Brat is normally recruited not to Pum alone, but to a ternary complex of Pum and Nos bound to the NRE. The model of the Pum-Brat subassembly suggests that the 'edge' of the Brat ß-propeller is available to interact with Nos, much as Gß and the scaffolding protein clathrin use the sides of their seven-bladed ß-propellers to bind cofactors. Although its location in the repressor complex is not yet well defined, Nos is probably recruited to the Pum-RNA complex via contacts made by the C terminus of the Pum RNA-binding domain. The proximity of the NHL domain to the presumptive Nos-binding site on Pum extends the likelihood of cooperative Brat-Nos interactions, and may explain why Brat is only recruited subsequent to Pum and Nos binding to the hb 3' UTR (Edwards, 2003).

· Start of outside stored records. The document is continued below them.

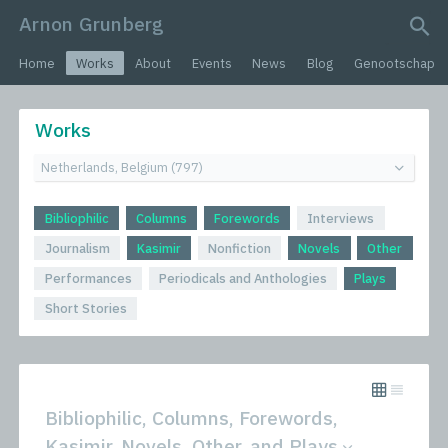
Arnon Grunberg
search query
Home
Works
About
Events
News
Blog
Genootschap
Works
Bibliophilic
Columns
Forewords
Interviews
Journalism
Kasimir
Nonfiction
Novels
Other
Performances
Periodicals and Anthologies
Plays
Short Stories
Bibliophilic, Columns, Forewords,
Kasimir, Novels, Other, and Plays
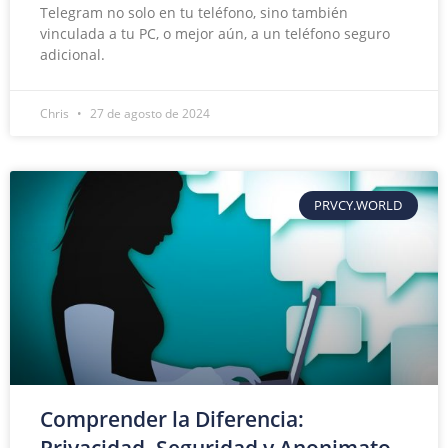
Telegram no solo en tu teléfono, sino también
vinculada a tu PC, o mejor aún, a un teléfono seguro
adicional.
Chris
27 de agosto de 2024
PRVCY.WORLD
Comprender la Diferencia:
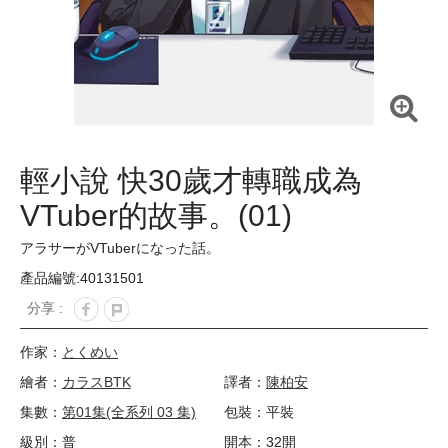
輕小說 快30歲才轉職成為
VTuber的故事。(01)
アラサーがVTuberになった話。
產品編號:40131501
分享 :
作家：
とくめい
繪者：
カラスBTK
譯者：
陳柏安
集數：
第01集(全系列 03 集)
包裝：平裝
級別：普
開本：32開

The Drosophila proteome contains two additional NHL domain proteins [MeiP-26 and Dappled (Dpld)] that, based on genetic evidence, appear to be tumor suppressors and growth regulators like Brat. It is tempting to speculate they interact with cofactors or regulatory targets much as Brat interacts with Pum. However, neither seems likely to use Pum as a cofactor. The NHL domains of Brat and MeiP-26 are very similar: There are no major insertions or deletions in the DA loops of MeiP-26, and the top surface of its ß-propeller, like that of Brat, is electropositive. Thus, based on structural considerations, MeiP-26 might interact with Pum; however, genetic experiments suggest it does not do so in vivo. In contrast, structural considerations suggest the NHL domain of Dpld, which governs the growth of larval organs, is unlikely to bind Pum due to substantial differences in its predicted surface charge distribution and the presence of large insertions in the DA loops on the top surface. Therefore, although Brat, MeiP-26, and Dpld may use their NHL domains in a similar manner, each probably binds to distinct partners (Edwards, 2003).